*Task description*: Line by line, copy the entries exactly, excluding the pictures.

(Page images and extracted text)
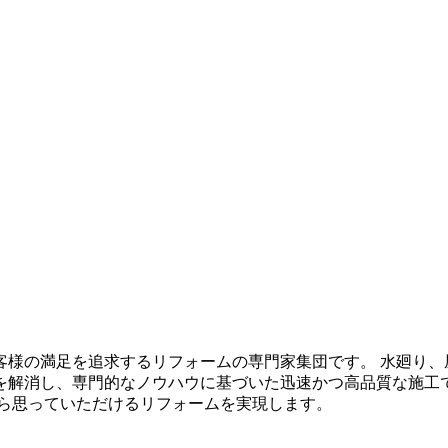
客様の満足を追求するリフォームの専門家集団です。 水廻り、
を解消し、専門的なノウハウに基づいた迅速かつ高品質な施工
から思っていただけるリフォームを実現します。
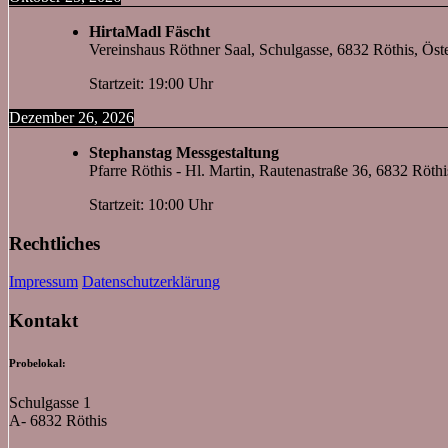
HirtaMadl Fäscht
Vereinshaus Röthner Saal, Schulgasse, 6832 Röthis, Öste
Startzeit: 19:00 Uhr
Dezember 26, 2026
Stephanstag Messgestaltung
Pfarre Röthis - Hl. Martin, Rautenastraße 36, 6832 Röthi
Startzeit: 10:00 Uhr
Rechtliches
Impressum
Datenschutzerklärung
Kontakt
Probelokal:
Schulgasse 1
A- 6832 Röthis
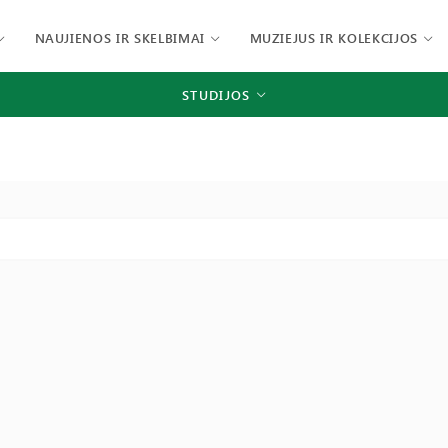
NAUJIENOS IR SKELBIMAI
MUZIEJUS IR KOLEKCIJOS
STUDIJOS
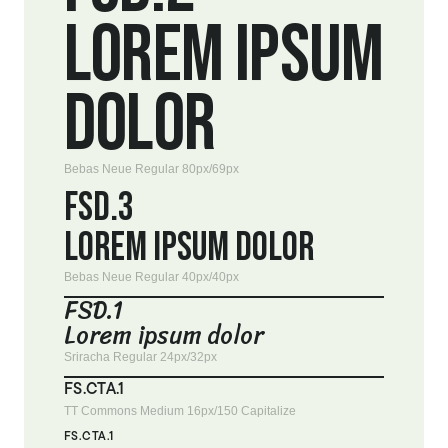
LOREM IPSUM
DOLOR
Bebas Neue Regular 80px/69px
FSD.3
LOREM IPSUM DOLOR
Bebas Neue Regular 40px/40px
FSD.1
Lorem ipsum dolor
Sriracha Regular 24px/32px
FS.CTA.1
TT Commons Medium 16px/150 Capitalize
FS.CTA.1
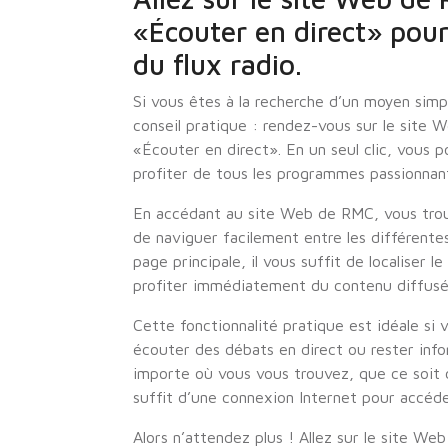
«Écouter en direct» pour 
du flux radio.
Si vous êtes à la recherche d’un moyen simp
conseil pratique : rendez-vous sur le site
«Écouter en direct». En un seul clic, vous po
profiter de tous les programmes passionnan
En accédant au site Web de RMC, vous trou
de naviguer facilement entre les différentes
page principale, il vous suffit de localise
profiter immédiatement du contenu diffusé
Cette fonctionnalité pratique est idéale si v
écouter des débats en direct ou rester inf
importe où vous vous trouvez, que ce soit c
suffit d’une connexion Internet pour accéd
Alors n’attendez plus ! Allez sur le site W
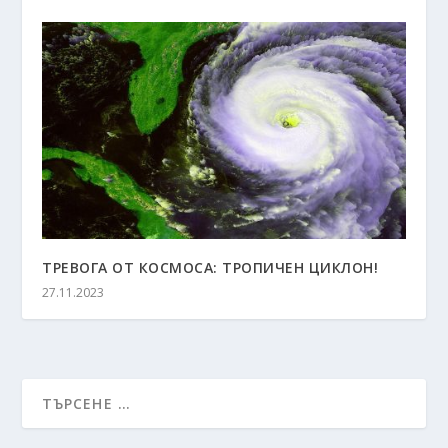
ТРЕВОГА ОТ КОСМОСА: ТРОПИЧЕН ЦИКЛОН!
27.11.2023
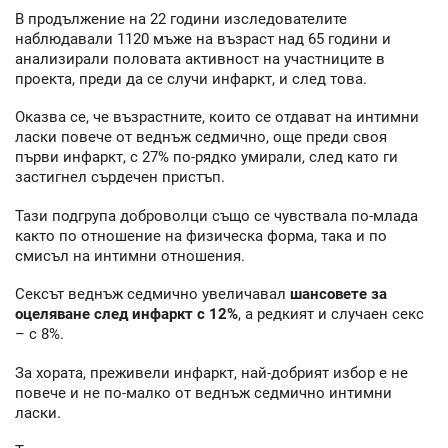
В продължение на 22 години изследователите
наблюдавали 1120 мъже на възраст над 65 години и
анализирали половата активност на участниците в
проекта, преди да се случи инфаркт, и след това.
Оказва се, че възрастните, които се отдават на интимни
ласки повече от веднъж седмично, още преди своя
първи инфаркт, с 27% по-рядко умирали, след като ги
застигнел сърдечен пристъп.
Тази подгрупа доброволци също се чувствала по-млада
както по отношение на физическа форма, така и по
смисъл на интимни отношения.
Сексът веднъж седмично увеличавал
шансовете за
оцеляване след инфаркт с 12%
, а редкият и случаен секс
– с 8%.
За хората, преживели инфаркт, най-добрият избор е не
повече и не по-малко от веднъж седмично интимни
ласки.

*Written solution*:
客様の満足を追求するリフォームの専門家集団です。 水廻り、
を解消し、専門的なノウハウに基づいた迅速かつ高品質な施工
から思っていただけるリフォームを実現します。
HirtaMadl Fäscht
Vereinshaus Röthner Saal, Schulgasse, 6832 Röthis, Öste
Startzeit: 19:00 Uhr
Dezember 26, 2026
Stephanstag Messgestaltung
Pfarre Röthis - Hl. Martin, Rautenastraße 36, 6832 Röthi
Startzeit: 10:00 Uhr
Rechtliches
Impressum
Datenschutzerklärung
Kontakt
Probelokal:
Schulgasse 1
A- 6832 Röthis
NAUJIENOS IR SKELBIMAI
MUZIEJUS IR KOLEKCIJOS
STUDIJOS
LOREM IPSUM
DOLOR
Bebas Neue Regular 80px/69px
FSD.3
LOREM IPSUM DOLOR
Bebas Neue Regular 40px/40px
FSD.1
Lorem ipsum dolor
Sriracha Regular 24px/32px
FS.CTA.1
TT Commons Medium 16px/150 Capitalize
FS.CTA.1
«Écouter en direct» pour 
du flux radio.
Si vous êtes à la recherche d’un moyen simp
conseil pratique : rendez-vous sur le site
«Écouter en direct». En un seul clic, vous po
profiter de tous les programmes passionnan
En accédant au site Web de RMC, vous trou
de naviguer facilement entre les différentes
page principale, il vous suffit de localise
profiter immédiatement du contenu diffusé
Cette fonctionnalité pratique est idéale si v
écouter des débats en direct ou rester inf
importe où vous vous trouvez, que ce soit c
suffit d’une connexion Internet pour accéd
Alors n’attendez plus ! Allez sur le site W
ТРЕВОГА ОТ КОСМОСА: ТРОПИЧЕН ЦИКЛОН!
27.11.2023
В продължение на 22 години изследователите
наблюдавали 1120 мъже на възраст над 65 години и
анализирали половата активност на участниците в
проекта, преди да се случи инфаркт, и след това.
Оказва се, че възрастните, които се отдават на интимни
ласки повече от веднъж седмично, още преди своя
първи инфаркт, с 27% по-рядко умирали, след като ги
застигнел сърдечен пристъп.
Тази подгрупа доброволци също се чувствала по-млада
както по отношение на физическа форма, така и по
смисъл на интимни отношения.
Сексът веднъж седмично увеличавал
шансовете за
оцеляване след инфаркт с 12%
, а редкият и случаен секс
– с 8%.
За хората, преживели инфаркт, най-добрият избор е не
повече и не по-малко от веднъж седмично интимни
ласки.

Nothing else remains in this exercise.